Randonnées d’automne en Haute-Gaspésie
En route pour la Gaspésie, côté estuaire du Saint-Laurent. La randonnée y est au mieux en septembre et octobre. Chaussez vos bottines pour partir à la découverte des trésors du mont Saint-Pierre et des sentiers de la Grotte des Fées.
Le mont Saint-Pierre transfiguré
Passé Sainte-Anne-des-Monts, en Haute-Gaspésie, la route 132 est une pure merveille pour prendre la mesure du grand estuaire du fleuve Saint-Laurent, au ras de l’eau. À Mont-Saint-Pierre, on est frappé par le contraste entre l’horizon marin, la vallée qui s’enfonce dans les terres et l’éminence qui domine le village du haut de ses 430 mètres.
Le village, qu’on traversait bien souvent autrefois sans s’arrêter, vaut aujourd’hui la peine d’y passer la journée ou un séjour plus prolongé, car il y a matière à profiter des lieux et des environs. Tout comme ma collègue Marie-Julie Gagnon, j'ai succombé aux charmes des lieux.
La baie et les aménagements côté plage méritent la promenade; quelques motels, chalets et un camping municipal permettent d’y passer la nuit, mais, surtout, le mont Saint-Pierre a maintenant un site récréotouristique d’envergure.

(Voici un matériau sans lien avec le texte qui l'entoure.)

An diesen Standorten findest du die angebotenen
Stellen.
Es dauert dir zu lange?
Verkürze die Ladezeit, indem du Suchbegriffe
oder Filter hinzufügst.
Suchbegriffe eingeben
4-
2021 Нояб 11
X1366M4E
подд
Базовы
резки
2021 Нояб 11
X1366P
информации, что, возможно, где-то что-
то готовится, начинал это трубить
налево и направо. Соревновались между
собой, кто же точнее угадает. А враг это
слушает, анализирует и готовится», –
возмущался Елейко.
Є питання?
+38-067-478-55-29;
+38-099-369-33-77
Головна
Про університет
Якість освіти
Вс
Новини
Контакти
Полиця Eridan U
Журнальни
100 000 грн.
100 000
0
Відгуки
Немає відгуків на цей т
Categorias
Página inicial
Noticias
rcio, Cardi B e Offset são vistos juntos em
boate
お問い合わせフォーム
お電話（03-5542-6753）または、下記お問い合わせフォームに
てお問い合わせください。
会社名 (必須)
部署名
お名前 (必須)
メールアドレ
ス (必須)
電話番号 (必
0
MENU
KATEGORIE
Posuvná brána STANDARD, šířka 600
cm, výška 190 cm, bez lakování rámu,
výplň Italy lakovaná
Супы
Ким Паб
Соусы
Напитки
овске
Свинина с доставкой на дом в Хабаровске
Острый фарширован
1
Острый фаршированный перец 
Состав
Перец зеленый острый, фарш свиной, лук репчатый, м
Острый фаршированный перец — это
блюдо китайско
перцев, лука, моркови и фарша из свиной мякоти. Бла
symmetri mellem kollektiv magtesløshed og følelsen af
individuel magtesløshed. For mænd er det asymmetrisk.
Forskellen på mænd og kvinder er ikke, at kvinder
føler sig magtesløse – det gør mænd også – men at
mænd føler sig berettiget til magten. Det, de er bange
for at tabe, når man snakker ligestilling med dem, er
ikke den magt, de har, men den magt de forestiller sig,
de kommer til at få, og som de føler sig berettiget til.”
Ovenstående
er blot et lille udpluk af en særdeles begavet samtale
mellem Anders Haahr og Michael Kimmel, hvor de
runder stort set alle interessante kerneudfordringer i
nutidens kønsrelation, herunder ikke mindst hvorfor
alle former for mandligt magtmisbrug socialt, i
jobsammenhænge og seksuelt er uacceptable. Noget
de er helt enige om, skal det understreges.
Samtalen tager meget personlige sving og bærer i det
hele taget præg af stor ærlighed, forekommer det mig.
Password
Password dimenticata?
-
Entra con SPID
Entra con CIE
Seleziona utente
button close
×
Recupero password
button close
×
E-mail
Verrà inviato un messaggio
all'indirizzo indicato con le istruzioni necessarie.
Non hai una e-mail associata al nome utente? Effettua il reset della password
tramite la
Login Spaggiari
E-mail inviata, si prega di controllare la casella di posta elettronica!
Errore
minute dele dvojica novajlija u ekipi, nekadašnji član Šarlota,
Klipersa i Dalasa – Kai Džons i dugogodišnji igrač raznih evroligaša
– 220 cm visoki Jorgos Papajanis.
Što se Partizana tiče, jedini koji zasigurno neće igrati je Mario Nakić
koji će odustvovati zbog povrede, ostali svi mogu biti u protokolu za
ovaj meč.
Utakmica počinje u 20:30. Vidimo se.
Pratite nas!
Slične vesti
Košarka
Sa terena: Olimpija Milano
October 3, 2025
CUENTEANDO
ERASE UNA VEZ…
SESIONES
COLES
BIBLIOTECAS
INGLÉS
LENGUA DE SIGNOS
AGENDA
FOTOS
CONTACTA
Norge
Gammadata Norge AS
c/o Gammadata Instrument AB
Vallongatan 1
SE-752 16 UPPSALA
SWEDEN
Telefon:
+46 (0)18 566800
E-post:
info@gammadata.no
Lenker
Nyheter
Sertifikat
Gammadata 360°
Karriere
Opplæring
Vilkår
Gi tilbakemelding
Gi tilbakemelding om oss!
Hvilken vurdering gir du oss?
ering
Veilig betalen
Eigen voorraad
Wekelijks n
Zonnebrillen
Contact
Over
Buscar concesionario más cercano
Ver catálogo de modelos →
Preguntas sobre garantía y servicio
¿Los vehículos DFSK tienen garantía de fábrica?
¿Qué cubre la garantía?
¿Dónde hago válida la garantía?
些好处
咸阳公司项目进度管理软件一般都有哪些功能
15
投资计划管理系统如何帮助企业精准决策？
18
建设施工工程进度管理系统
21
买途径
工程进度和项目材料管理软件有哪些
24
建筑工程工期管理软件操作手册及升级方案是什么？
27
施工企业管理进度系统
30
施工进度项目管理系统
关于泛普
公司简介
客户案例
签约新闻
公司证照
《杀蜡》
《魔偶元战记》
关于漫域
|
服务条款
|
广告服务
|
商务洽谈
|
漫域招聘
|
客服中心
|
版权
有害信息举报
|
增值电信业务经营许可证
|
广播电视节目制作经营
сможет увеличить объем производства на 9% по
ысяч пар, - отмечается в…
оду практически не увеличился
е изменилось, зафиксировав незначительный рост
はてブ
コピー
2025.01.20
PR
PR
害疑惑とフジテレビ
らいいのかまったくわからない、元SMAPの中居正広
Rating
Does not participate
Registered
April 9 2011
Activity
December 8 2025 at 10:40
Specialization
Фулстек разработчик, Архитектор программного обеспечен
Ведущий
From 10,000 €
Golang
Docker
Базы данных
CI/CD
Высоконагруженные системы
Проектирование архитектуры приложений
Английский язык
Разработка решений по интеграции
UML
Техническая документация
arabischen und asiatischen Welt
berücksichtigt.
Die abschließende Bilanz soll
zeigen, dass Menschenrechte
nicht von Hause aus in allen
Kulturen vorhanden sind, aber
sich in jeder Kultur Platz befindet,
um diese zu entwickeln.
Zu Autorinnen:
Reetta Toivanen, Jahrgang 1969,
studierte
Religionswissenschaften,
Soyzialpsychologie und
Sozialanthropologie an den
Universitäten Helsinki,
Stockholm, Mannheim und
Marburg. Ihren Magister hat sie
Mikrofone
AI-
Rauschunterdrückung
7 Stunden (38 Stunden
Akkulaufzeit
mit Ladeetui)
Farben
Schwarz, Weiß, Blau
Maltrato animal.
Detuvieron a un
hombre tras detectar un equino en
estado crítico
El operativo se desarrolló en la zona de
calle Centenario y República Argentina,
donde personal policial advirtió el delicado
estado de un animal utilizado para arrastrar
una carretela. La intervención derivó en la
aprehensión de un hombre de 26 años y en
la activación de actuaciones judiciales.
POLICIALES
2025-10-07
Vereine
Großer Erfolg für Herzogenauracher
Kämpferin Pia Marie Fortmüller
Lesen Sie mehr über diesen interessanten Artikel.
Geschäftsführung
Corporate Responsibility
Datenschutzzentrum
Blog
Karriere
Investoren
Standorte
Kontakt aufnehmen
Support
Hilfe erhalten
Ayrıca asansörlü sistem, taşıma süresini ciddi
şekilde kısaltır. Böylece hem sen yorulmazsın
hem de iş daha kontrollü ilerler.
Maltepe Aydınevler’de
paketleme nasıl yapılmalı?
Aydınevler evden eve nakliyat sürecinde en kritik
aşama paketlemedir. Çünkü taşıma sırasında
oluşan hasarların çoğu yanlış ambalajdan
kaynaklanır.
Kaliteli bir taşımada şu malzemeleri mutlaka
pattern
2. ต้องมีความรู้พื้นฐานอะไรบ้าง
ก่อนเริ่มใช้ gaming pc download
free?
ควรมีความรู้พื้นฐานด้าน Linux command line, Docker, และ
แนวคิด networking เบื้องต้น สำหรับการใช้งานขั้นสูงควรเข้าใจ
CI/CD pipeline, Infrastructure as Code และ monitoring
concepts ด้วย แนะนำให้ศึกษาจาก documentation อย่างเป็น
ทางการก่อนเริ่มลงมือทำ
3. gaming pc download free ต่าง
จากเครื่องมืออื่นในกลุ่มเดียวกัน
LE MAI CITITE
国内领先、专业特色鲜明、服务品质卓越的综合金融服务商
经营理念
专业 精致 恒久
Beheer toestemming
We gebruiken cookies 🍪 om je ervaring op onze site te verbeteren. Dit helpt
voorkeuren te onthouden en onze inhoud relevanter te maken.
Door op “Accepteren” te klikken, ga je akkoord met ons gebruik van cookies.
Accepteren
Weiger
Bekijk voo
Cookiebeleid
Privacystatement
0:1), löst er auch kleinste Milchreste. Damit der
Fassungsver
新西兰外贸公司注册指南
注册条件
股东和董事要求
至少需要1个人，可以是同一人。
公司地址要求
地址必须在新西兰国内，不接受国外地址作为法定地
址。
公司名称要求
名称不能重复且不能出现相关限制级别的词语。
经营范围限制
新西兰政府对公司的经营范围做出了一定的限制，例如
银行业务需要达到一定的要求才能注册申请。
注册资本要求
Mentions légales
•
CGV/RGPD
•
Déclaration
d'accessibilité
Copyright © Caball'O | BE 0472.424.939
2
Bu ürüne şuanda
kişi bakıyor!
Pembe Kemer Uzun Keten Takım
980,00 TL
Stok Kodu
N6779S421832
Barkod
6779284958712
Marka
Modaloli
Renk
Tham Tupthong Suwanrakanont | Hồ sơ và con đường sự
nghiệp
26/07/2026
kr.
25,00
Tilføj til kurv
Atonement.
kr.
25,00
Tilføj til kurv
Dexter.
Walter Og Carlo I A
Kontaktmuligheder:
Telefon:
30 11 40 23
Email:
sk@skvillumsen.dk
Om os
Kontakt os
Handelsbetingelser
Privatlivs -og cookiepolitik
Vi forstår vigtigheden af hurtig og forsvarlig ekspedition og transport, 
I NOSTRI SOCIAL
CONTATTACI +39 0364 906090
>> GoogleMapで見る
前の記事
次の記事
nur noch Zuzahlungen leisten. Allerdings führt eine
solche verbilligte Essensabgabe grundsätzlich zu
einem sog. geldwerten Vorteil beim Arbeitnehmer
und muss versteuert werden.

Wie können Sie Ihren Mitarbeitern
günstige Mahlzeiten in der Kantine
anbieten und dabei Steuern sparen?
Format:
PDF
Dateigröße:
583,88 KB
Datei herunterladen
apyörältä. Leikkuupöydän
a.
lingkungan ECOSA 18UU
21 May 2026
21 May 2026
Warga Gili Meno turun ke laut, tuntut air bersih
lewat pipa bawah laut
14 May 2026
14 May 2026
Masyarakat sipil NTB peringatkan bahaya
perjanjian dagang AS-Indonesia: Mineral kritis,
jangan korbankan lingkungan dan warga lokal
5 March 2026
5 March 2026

La Station de montagne sur mer Mont-Saint Pierre fait plaisir à visiter, surtout quand on a suivi les péripéties malheureuses des projets de mise en valeur de la région qui datent de plus de vingt ans.
Celui de la Station de montagne sur mer a été mené de main de maître «par et pour les gens locaux», précise Julie Coulombe, sa directrice générale, avec l’aide précieuse de Christian Bouchard, un expert-conseil de la Côte-Nord qui avait été très impliqué dans le projet du Jardin des glaciers, à Baie-Comeau.
Le projet du mont Saint-Pierre (6,2 millions d’investissements) a abouti en juin dernier. Gérée par une coopérative de solidarité, la Station de montagne sur mer est ouverte cette année jusqu’à la mi-octobre, mais aspire à proposer un jour des activités à l’année.
Elle a son quartier général au cœur du village, avec un Espace découverte, dans une ancienne auberge. La maquette interactive de la région y sert de superbe introduction à la visite en extérieur.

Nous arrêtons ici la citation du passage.